Misunderstanding how prune for additional storage works

tom · 4 February 2020 14:15

I have a local and remote storage. The storage was added using add -copy.

My backup/prune commands look like this (encryption/password related stuff omitted for brevity):

duplicacy-wrapper backup 
duplicacy-wrapper prune -a -keep 0:365 -keep 30:30 -keep 7:7 -keep 1:1 
duplicacy-wrapper prune -a -exclusive 
duplicacy-wrapper copy -from default -to b2
duplicacy-wrapper prune -a -storage b2 -keep 0:365 -keep 30:30 -keep 7:7 -keep 1:1 
duplicacy-wrapper prune -a -storage b2 -exclusive 
duplicacy-wrapper check -a 
duplicacy-wrapper check -a -storage b2

And this is a log showing the prune for each storage respectively:

Keep no snapshots older than 365 days
Keep 1 snapshot every 30 day(s) if older than 30 day(s)
Keep 1 snapshot every 7 day(s) if older than 7 day(s)
Keep 1 snapshot every 1 day(s) if older than 1 day(s)
Deleting snapshot backup at revision 22
Fossil collection 1 saved
The snapshot backup at revision 22 has been removed

Keep 1 snapshot every 30 day(s) if older than 30 day(s)
Keep 1 snapshot every 7 day(s) if older than 7 day(s)
Keep 1 snapshot every 1 day(s) if older than 1 day(s)
Deleting snapshot backup at revision 21
Deleting snapshot backup at revision 22
Deleting snapshot backup at revision 26
No snapshot to delete

As you can see, it doesn’t appear that the prune for two-step fossil collection runs for the remote storage. I have to manually run the command later for it work. I also tried using the -exhaustive flag to no effect. I have two questions:

How do I effectively use the copy/prune command so that I don’t need to run prune on the remote storage?
What am I doing wrong w.r.t. the two-step fossil collection prune not running for the remote storage?

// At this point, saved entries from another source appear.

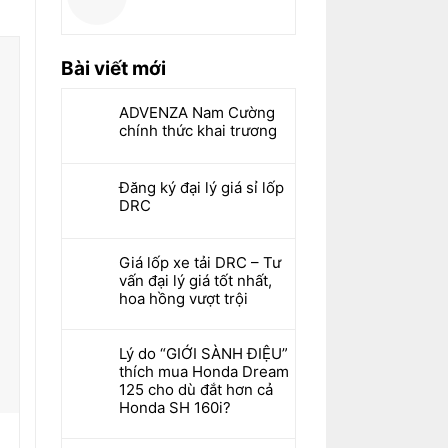
Bài viết mới
ADVENZA Nam Cường
chính thức khai trương
Đăng ký đại lý giá sỉ lốp
DRC
Giá lốp xe tải DRC – Tư
vấn đại lý giá tốt nhất,
hoa hồng vượt trội
Lý do “GIỚI SÀNH ĐIỆU”
thích mua Honda Dream
125 cho dù đắt hơn cả
Honda SH 160i?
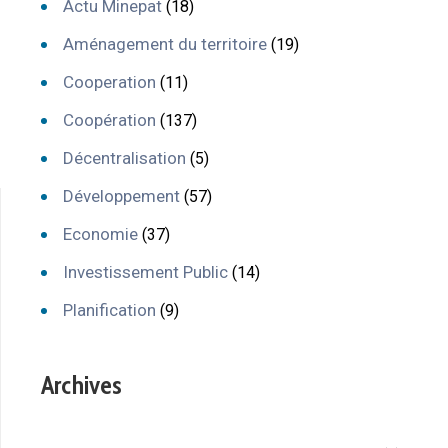
Actu Minepat
(18)
Aménagement du territoire
(19)
Cooperation
(11)
Coopération
(137)
Décentralisation
(5)
Développement
(57)
Economie
(37)
Investissement Public
(14)
Planification
(9)
Archives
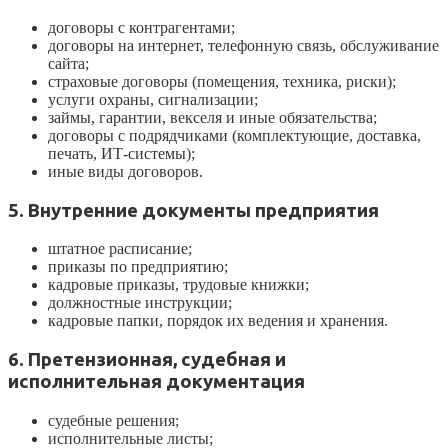
договоры с контрагентами;
договоры на интернет, телефонную связь, обслуживание
сайта;
страховые договоры (помещения, техника, риски);
услуги охраны, сигнализации;
займы, гарантии, векселя и иные обязательства;
договоры с подрядчиками (комплектующие, доставка,
печать, ИТ-системы);
иные виды договоров.
5. Внутренние документы предприятия
штатное расписание;
приказы по предприятию;
кадровые приказы, трудовые книжки;
должностные инструкции;
кадровые папки, порядок их ведения и хранения.
6. Претензионная, судебная и
исполнительная документация
судебные решения;
исполнительные листы;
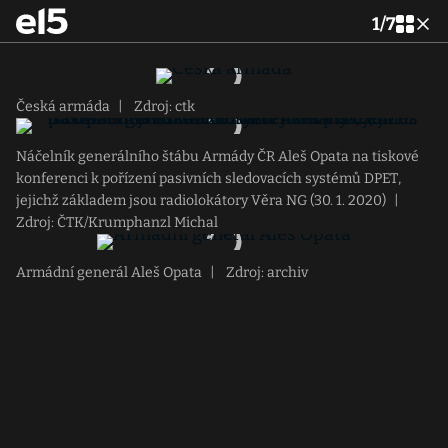
1
/
7
Česká armáda
|
Zdroj: ctk
Náčelník generálního štábu Armády ČR Aleš Opata na tiskové
konferenci k pořízení pasivních sledovacích systémů DPET,
jejichž základem jsou radiolokátory Věra NG (30. 1. 2020)
|
Zdroj: ČTK/Krumphanzl Michal
Armádní generál Aleš Opata
|
Zdroj: archiv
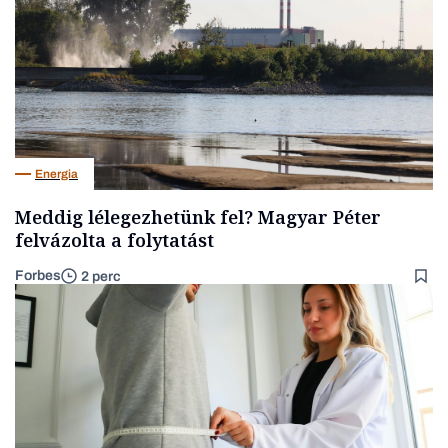
Energia
Meddig lélegezhetünk fel? Magyar Péter
felvázolta a folytatást
Forbes
2 perc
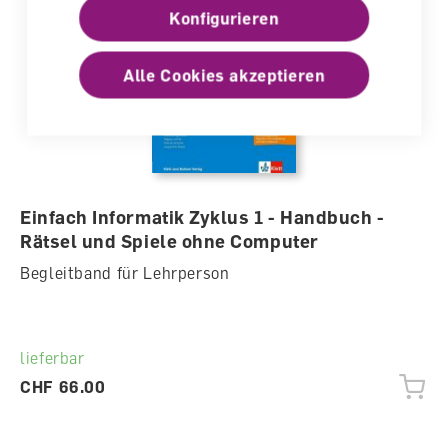
Konfigurieren
Alle Cookies akzeptieren
Einfach Informatik Zyklus 1 - Handbuch -
Rätsel und Spiele ohne Computer
Begleitband für Lehrperson
lieferbar
CHF 66.00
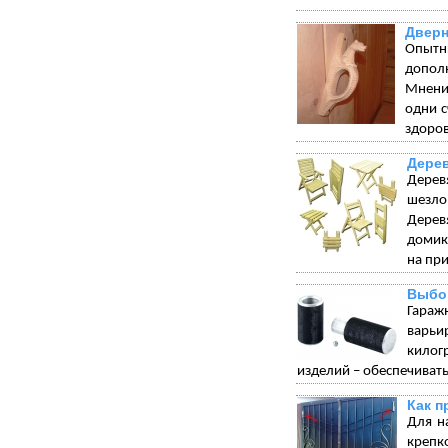
Дверн
Опытн
допол
Мнения
одни с
здоров
Дере
Дерев
шезло
Дерев
домик
на при
Выбо
Гараж
варьи
килог
изделий – обеспечивать
Как п
Для н
крепк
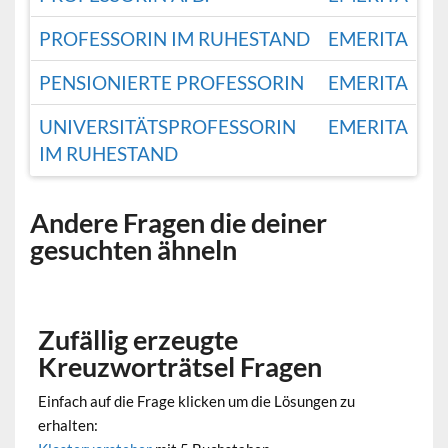
PROFESSORIN IM RUHESTAND
EMERITA
PENSIONIERTE PROFESSORIN
EMERITA
UNIVERSITÄTSPROFESSORIN
EMERITA
IM RUHESTAND
Andere Fragen die deiner
gesuchten ähneln
Zufällig erzeugte
Kreuzworträtsel Fragen
Einfach auf die Frage klicken um die Lösungen zu
erhalten:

gchen · 4 February 2020 20:11

When you specify -exclusive, the prune command doesn’t runt he two-step fossil collection algorithm. Instead, chunks only referenced by snapshots to be deleted are simply deleted because of the exclusive access (which means no other ongoing backup/copy jobs).

To avoid running prune on the remote storage, I think the best method would be to tag backups differently: backups to be kept are assigned one tag and others another tag. Then you can prune on the local storage by tag and copy to the remote storage backups with the to-be-kept tag.

tom · 4 February 2020 20:38

Thanks for the response but I’m still confused. I think I already tried using -exclusive -exhaustive and ran into the same issue (I switched to only -exclusive after reading -exhaustive should be used sparingly).

My expected behavior is that after I use prune then copy, that one would not need to use prune on the remote storage since those chunks/snapshots are deleted. Instead, it appears that what actually happens is that those chunks/snapshots are still copied over, the chunks are not deleted until after I manually run the command again at some later time. For example, here is the result of check after the commands run in the OP:

1 snapshots and 8 revisions
Total chunk size is 7,508M in 2507 chunks
All chunks referenced by snapshot backup at revision 1 exist
All chunks referenced by snapshot backup at revision 10 exist
All chunks referenced by snapshot backup at revision 17 exist
All chunks referenced by snapshot backup at revision 23 exist
All chunks referenced by snapshot backup at revision 24 exist
All chunks referenced by snapshot backup at revision 25 exist
All chunks referenced by snapshot backup at revision 27 exist
All chunks referenced by snapshot backup at revision 28 exist
Storage set to blah-blah
Enter the passphrase for private.pem:********************************Listing all chunks
1 snapshots and 11 revisions
Total chunk size is 7,790M in 2622 chunks
All chunks referenced by snapshot backup at revision 1 exist
All chunks referenced by snapshot backup at revision 10 exist
All chunks referenced by snapshot backup at revision 17 exist
All chunks referenced by snapshot backup at revision 21 exist
All chunks referenced by snapshot backup at revision 22 exist
All chunks referenced by snapshot backup at revision 23 exist
All chunks referenced by snapshot backup at revision 24 exist
All chunks referenced by snapshot backup at revision 25 exist
All chunks referenced by snapshot backup at revision 26 exist
All chunks referenced by snapshot backup at revision 27 exist
All chunks referenced by snapshot backup at revision 28 exist

I think there is some inconsistency with the snapshots being deleted and I need to run prune -exclusive -exhaustive on both storages at the same time at some later time to synchronize it again. I realize I can use bit-identical and rclone but I would prefer to not use that since if repo A has corrupted bits then repo B would also get those corrupted bits.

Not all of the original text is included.